═════ Records for the exercise

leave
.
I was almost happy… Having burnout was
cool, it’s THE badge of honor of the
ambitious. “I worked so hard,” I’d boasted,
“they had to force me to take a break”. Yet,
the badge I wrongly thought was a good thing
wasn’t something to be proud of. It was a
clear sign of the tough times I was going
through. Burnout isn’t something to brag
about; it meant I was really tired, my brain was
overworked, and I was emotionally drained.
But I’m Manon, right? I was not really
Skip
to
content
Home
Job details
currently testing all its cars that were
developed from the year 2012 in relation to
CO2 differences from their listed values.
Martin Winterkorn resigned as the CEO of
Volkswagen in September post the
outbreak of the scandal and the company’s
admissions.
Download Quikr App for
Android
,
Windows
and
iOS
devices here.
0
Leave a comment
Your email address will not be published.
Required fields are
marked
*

══════════

For each line in the data that contains the string "really", give a copy of that line.

## Result for this exercise
about; it meant I was really tired, my brain was
But I’m Manon, right? I was not really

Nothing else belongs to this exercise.